Mi Qiuwen, Lantvit Daniel, Reyes-Lim Eulenia, Chai Heebyung, Phifer Sharnelle S, Wani Mansukh C, Wall Monroe E, Tan Ghee T, Cordell Geoffrey A, Farnsworth Norman R, Kinghorn A Douglas, Pezzuto John M

机构信息

Program for Collaborative Research in the Pharmaceutical Sciences, and Department of Medicinal Chemistry and Pharmacognosy, College of Pharmacy, University of Illinois at Chicago, Chicago, IL 60612, USA.

出版信息

Anticancer Res. 2005 Mar-Apr;25(2A):779-87.

Abstract

Two anthracenone C-glycosides, alvaradoins E and F, isolated from the leaves of Alvaradoa haitiensis Urb. (Simaroubaceae), were found to have potent inhibitory activities with cultured cancer cells.

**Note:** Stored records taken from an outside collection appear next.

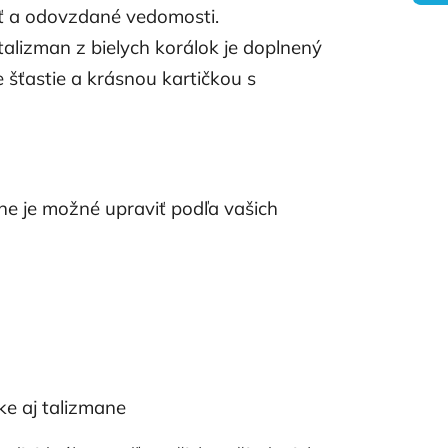
vosť a odovzdané vedomosti.
talizman z bielych korálok je doplnený
e šťastie a krásnou kartičkou s
ane je možné upraviť podľa vašich
čke aj talizmane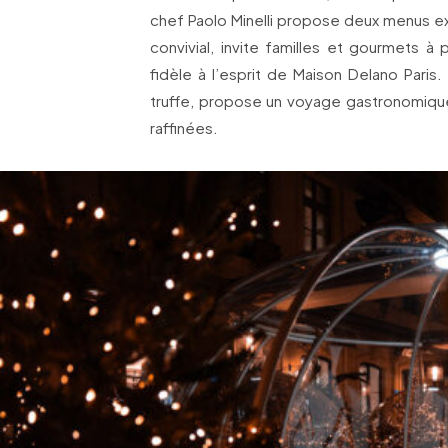
chef Paolo Minelli propose deux menus exc
convivial, invite familles et gourmets a
fidèle à l’esprit de Maison Delano Paris
truffe, propose un voyage gastronomiqu
raffinées.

Using the in vivo hollow fiber model, these compounds demonstrated significant growth inhibition at the i.p. site when tested with KB, LNCaP, and Col2 cells. To determine if these anthracenone C-glycosides mediated anticancer activity through an apoptotic pathway, a series of assays were performed with the 10S isomeric compound, alvaradoin E. With a DAPI assay, treatment of LNCaP cells with alvaradoin E at concentrations of 0.4, 2, 10, or 50 microM for 24 or 48 h showed chromatin condensation, a morphological characteristic of apoptosis. Mitochondrial membrane potential, analyzed with a DiOC6 uptake assay, showed that treatment of LNCaP cells with 0.07, 0.14, 0.28, 0.56, 0.86, and 1.12 microM alvaradoin E for 12 h caused dose-dependent membrane depolarization, another indication of early apoptosis. Also, with an annexin V-FITC assay system, treatment of HL-60 cells with 0.07 microM alvaradoin E for 24 h increased annexin V-FITC binding from 3 to 25.9% (8.6-fold). Finally, with the TUNEL assay system, treatment of HL-60 cells with 1.12 microM alvaradoin E for 32 h increased FITC-dUTP binding from 1.2 to 12.1% (10-fold). These data suggest alvaradoin E is an effective anticancer agent that induces apoptosis. Additional studies to establish clinical utility should be of interest.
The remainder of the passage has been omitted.